Billiards of War

Celebrating my promotion and tenure last year, we finally had our basement finished. And, being a child of the 70s, I’d grown up always wanting a pool (billiards) table to call my own. So, I finally achieved that modest childhood dream, as the following photo indicates.

(Note that we got the ball-and-claw legs instead of the Queen Anne. Ignore the black cat toy on the floor.)

What in the world, you might ask, does this have to do with EMEMH? Think on it, go look a few things up, and then continue reading for the answer.

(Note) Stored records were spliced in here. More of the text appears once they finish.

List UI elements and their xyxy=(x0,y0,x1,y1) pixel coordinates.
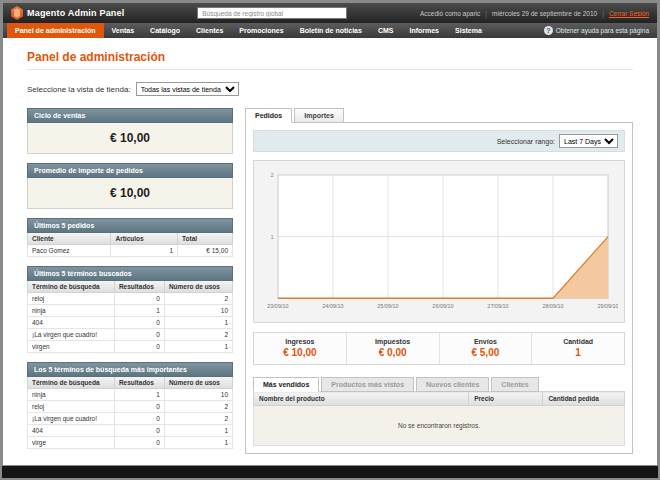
page-title: Panel de administración xyxy=(27,50,633,64)
table-row[interactable]: 404 0 1 xyxy=(28,425,233,437)
logout-link[interactable]: Cerrar Sesión xyxy=(609,10,649,17)
separator: | xyxy=(485,10,487,17)
tab-mas-vendidos[interactable]: Más vendidos xyxy=(253,377,319,392)
svg-text:29/09/10: 29/09/10 xyxy=(597,303,618,309)
table-cell: 1 xyxy=(114,305,164,317)
tab-clientes[interactable]: Clientes xyxy=(491,377,538,392)
table-cell: 1 xyxy=(164,317,232,329)
top-search-table: Término de búsqueda Resultados Número de… xyxy=(27,377,233,449)
column-header: Cliente xyxy=(28,233,111,245)
magento-logo-icon xyxy=(11,6,23,20)
table-row[interactable]: virgen 0 1 xyxy=(28,341,233,353)
tab-productos-mas-vistos[interactable]: Productos más vistos xyxy=(321,377,414,392)
table-row[interactable]: reloj 0 2 xyxy=(28,401,233,413)
table-row[interactable]: ¡La virgen que cuadro! 0 2 xyxy=(28,329,233,341)
logo-text: Magento Admin Panel xyxy=(27,8,124,18)
stat-value: 1 xyxy=(532,347,624,358)
average-orders-value: € 10,00 xyxy=(27,178,233,209)
panel-last-search-terms: Últimos 5 términos buscados Término de b… xyxy=(27,266,233,353)
nav-item-informes[interactable]: Informes xyxy=(401,23,447,38)
svg-text:26/09/10: 26/09/10 xyxy=(432,303,453,309)
table-cell: 1 xyxy=(164,341,232,353)
table-cell: 0 xyxy=(114,401,164,413)
tab-pedidos[interactable]: Pedidos xyxy=(245,108,292,123)
nav-item-cms[interactable]: CMS xyxy=(370,23,402,38)
table-row[interactable]: 404 0 1 xyxy=(28,317,233,329)
top-header: Magento Admin Panel Accedió como aparic … xyxy=(3,3,657,23)
table-cell: ninja xyxy=(28,305,115,317)
panel-title: Los 5 términos de búsqueda más important… xyxy=(27,362,233,377)
store-view-label: Seleccione la vista de tienda: xyxy=(27,85,131,94)
store-view-select[interactable]: Todas las vistas de tienda xyxy=(136,82,239,96)
svg-text:1: 1 xyxy=(271,234,275,240)
table-row[interactable]: Paco Gomez 1 € 15,00 xyxy=(28,245,233,257)
dashboard-sidebar: Ciclo de ventas € 10,00 Promedio de impo… xyxy=(27,108,233,458)
stat-cantidad: Cantidad 1 xyxy=(531,333,624,364)
table-cell: ¡La virgen que cuadro! xyxy=(28,413,115,425)
table-cell: 1 xyxy=(164,425,232,437)
table-row[interactable]: reloj 0 2 xyxy=(28,293,233,305)
table-row[interactable]: ninja 1 10 xyxy=(28,305,233,317)
tab-nuevos-clientes[interactable]: Nuevos clientes xyxy=(416,377,489,392)
table-cell: 1 xyxy=(164,437,232,449)
column-header: Artículos xyxy=(111,233,178,245)
panel-title: Ciclo de ventas xyxy=(27,108,233,123)
svg-text:24/09/10: 24/09/10 xyxy=(322,303,343,309)
diagram-tabs: Pedidos Importes xyxy=(245,108,633,122)
bestsellers-table: Nombre del producto Precio Cantidad pedi… xyxy=(253,391,625,446)
table-cell: 0 xyxy=(114,437,164,449)
nav-item-boletin-noticias[interactable]: Boletín de noticias xyxy=(292,23,370,38)
global-search-input[interactable] xyxy=(197,7,347,19)
separator: | xyxy=(602,10,604,17)
current-date-text: miércoles 29 de septiembre de 2010 xyxy=(492,10,597,17)
diagram-panel: Seleccionar rango: Last 7 Days 23/09/102… xyxy=(245,122,633,454)
table-cell: 0 xyxy=(114,413,164,425)
range-bar: Seleccionar rango: Last 7 Days xyxy=(253,130,625,152)
table-header-row: Término de búsqueda Resultados Número de… xyxy=(28,281,233,293)
range-label: Seleccionar rango: xyxy=(497,138,555,145)
stat-value: € 10,00 xyxy=(254,347,346,358)
nav-item-ventas[interactable]: Ventas xyxy=(104,23,143,38)
range-select[interactable]: Last 7 Days xyxy=(559,134,618,148)
tab-importes[interactable]: Importes xyxy=(294,108,344,123)
panel-title: Últimos 5 términos buscados xyxy=(27,266,233,281)
column-header: Total xyxy=(178,233,233,245)
table-cell: 2 xyxy=(164,293,232,305)
dashboard-main: Pedidos Importes Seleccionar rango: Last… xyxy=(245,108,633,454)
main-nav: Panel de administración Ventas Catálogo … xyxy=(3,23,657,38)
table-cell: 2 xyxy=(164,329,232,341)
page-help-link[interactable]: ? Obtener ayuda para esta página xyxy=(544,23,653,38)
nav-item-panel-administracion[interactable]: Panel de administración xyxy=(7,23,104,38)
grid-tabs: Más vendidos Productos más vistos Nuevos… xyxy=(253,377,625,391)
column-header: Término de búsqueda xyxy=(28,377,115,389)
panel-average-orders: Promedio de importe de pedidos € 10,00 xyxy=(27,163,233,209)
stat-label: Ingresos xyxy=(254,338,346,345)
table-cell: virgen xyxy=(28,341,115,353)
stat-envios: Envíos € 5,00 xyxy=(439,333,532,364)
nav-item-catalogo[interactable]: Catálogo xyxy=(142,23,188,38)
magento-logo: Magento Admin Panel xyxy=(11,6,124,20)
totals-bar: Ingresos € 10,00 Impuestos € 0,00 Envíos… xyxy=(253,332,625,365)
table-cell: ¡La virgen que cuadro! xyxy=(28,329,115,341)
table-row[interactable]: ninja 1 10 xyxy=(28,389,233,401)
panel-top-search-terms: Los 5 términos de búsqueda más important… xyxy=(27,362,233,449)
orders-chart: 23/09/1024/09/1025/09/1026/09/1027/09/10… xyxy=(253,160,625,323)
table-row[interactable]: ¡La virgen que cuadro! 0 2 xyxy=(28,413,233,425)
table-cell: reloj xyxy=(28,293,115,305)
table-row[interactable]: virge 0 1 xyxy=(28,437,233,449)
stat-label: Envíos xyxy=(440,338,532,345)
stat-value: € 0,00 xyxy=(347,347,439,358)
table-cell: 10 xyxy=(164,305,232,317)
table-cell: reloj xyxy=(28,401,115,413)
table-cell: 0 xyxy=(114,317,164,329)
table-cell: 1 xyxy=(114,389,164,401)
last-search-table: Término de búsqueda Resultados Número de… xyxy=(27,281,233,353)
nav-item-sistema[interactable]: Sistema xyxy=(447,23,490,38)
table-cell: 0 xyxy=(114,293,164,305)
svg-text:27/09/10: 27/09/10 xyxy=(487,303,508,309)
svg-text:23/09/10: 23/09/10 xyxy=(267,303,288,309)
table-cell: € 15,00 xyxy=(178,245,233,257)
nav-item-promociones[interactable]: Promociones xyxy=(231,23,291,38)
nav-item-clientes[interactable]: Clientes xyxy=(188,23,231,38)
lifetime-sales-value: € 10,00 xyxy=(27,123,233,154)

So, did you figure it out? You likely know that billiards was a popular aristocratic game back in the Renaissance, a pass-time which replicated the lawn game of croquet indoors (hence the ‘green-as-grass’ cloth, or merlot in my case). If you are a Napoleonic expert, you probably guessed that one French Captain Mingaud (spelling varies) is credited with inventing the leather cue tip and the Massé shot during his imprisonment under Napoleon. You’d be right, but much more importantly, pool played its small part in encouraging Louis XIV to appoint one of the less-appreciated Secretaries of State for War of his reign, Michel Chamillart.

High-stakes billiards game (note the croquet resemblance), with a shy Chamillart boycotting the group portrait

As the far-from-objective Court memorialist the duke of Saint-Simon described his ascent:

“The chancellorship was given to Pontchartrain, and the office of comptroller-general, which became vacant at the same time, was given to Chamillart, a very honest man, who owed his first advancement to his skill at billiards, of which game the King was formerly very fond. It was while Chamillart was accustomed to play billiards with the King, at least three times a week, that an incident happened which ought not to be forgotten. Chamillart was Counsellor of the Parliament at that time. He had just reported on a case that had been submitted to him. The losing party came to him, and complained that he had omitted to bring forward a document that had been given into his hands, and that would assuredly have turned the verdict. Chamillart searched for the document, found it, and saw that the complainer was right. He said so, and added,—” I do not know how the document escaped me, but it decides in your favour. You claimed twenty thousand francs, and it is my fault you did not get them. Come to-morrow, and I will pay you.” Chamillart, although then by no means rich, scraped together all the money he had, borrowing the rest, and [200] paid the man as he had promised, only demanding that the matter should be kept a secret. But after this feeling that billiards three times a week interfered with his legal duties, he surrendered part of them, and thus left himself more free for other charges he was obliged to attend to.”

Suggested Reading:

Chamillart, Michel. Correspondance et papiers inédits recueillis et publiés par l’abbé G. Esnault. 2 vols. Edited by G. Esnault. Geneva: Megariotis Reprints, 1970.

Pénicaut, Emmanuel. Michel Chamillart, Ministre et secrétaire d’État de la guerre de Louis XIV. Paris: École des Chartes, 2004.

Saint-Simon, Louis de Rouvroy, duke of. The memoirs of the Duke of Saint-Simon on the reign of Louis XIV and the regency. Vol. 1. Translated by Bayle St. John. London: Chapman & Hall, 1857.